--- Input data ---

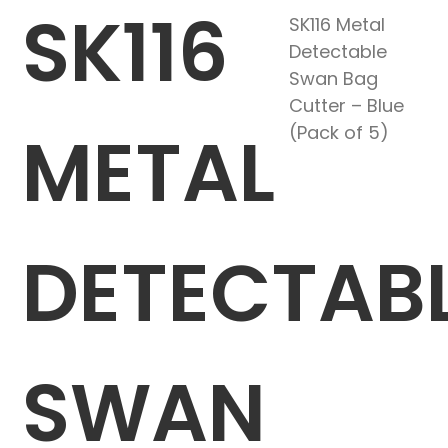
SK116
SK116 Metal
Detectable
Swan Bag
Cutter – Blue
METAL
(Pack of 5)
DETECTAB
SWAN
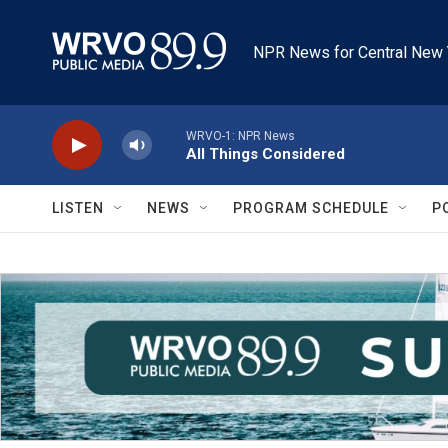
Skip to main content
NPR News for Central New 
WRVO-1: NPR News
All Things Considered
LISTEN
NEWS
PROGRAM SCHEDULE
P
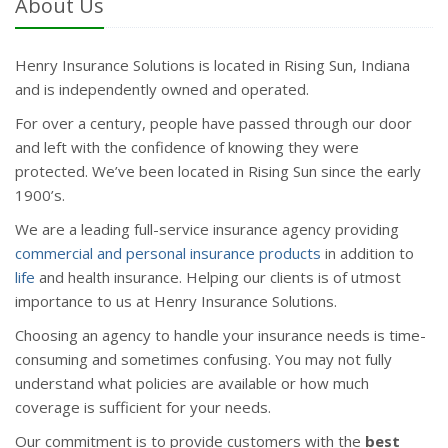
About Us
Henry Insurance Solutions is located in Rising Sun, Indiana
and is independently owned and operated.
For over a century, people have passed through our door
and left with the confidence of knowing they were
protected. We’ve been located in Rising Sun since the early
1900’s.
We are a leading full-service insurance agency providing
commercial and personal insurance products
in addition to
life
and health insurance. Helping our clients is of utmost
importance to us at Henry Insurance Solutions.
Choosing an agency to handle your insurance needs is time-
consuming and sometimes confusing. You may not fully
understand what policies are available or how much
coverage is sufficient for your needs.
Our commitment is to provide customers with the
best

---
--- Input data ---

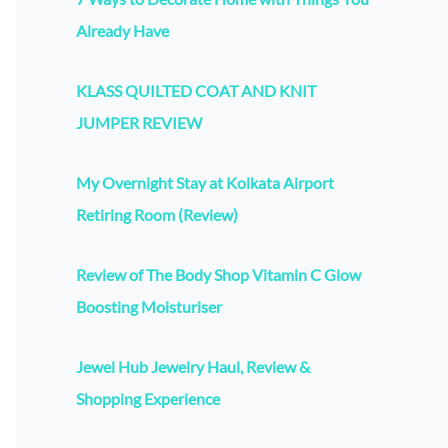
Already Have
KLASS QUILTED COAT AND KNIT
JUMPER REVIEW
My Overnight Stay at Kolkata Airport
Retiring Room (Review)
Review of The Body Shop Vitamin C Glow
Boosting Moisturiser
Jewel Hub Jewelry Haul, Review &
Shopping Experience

---

* What this task involves:
Copy the lines above exactly. Start with the line containing "Retiring Room (Review)", end with the line containing "Shopping Experience", and include both.

* Response to the exercise:
Retiring Room (Review)
Review of The Body Shop Vitamin C Glow
Boosting Moisturiser
Jewel Hub Jewelry Haul, Review &
Shopping Experience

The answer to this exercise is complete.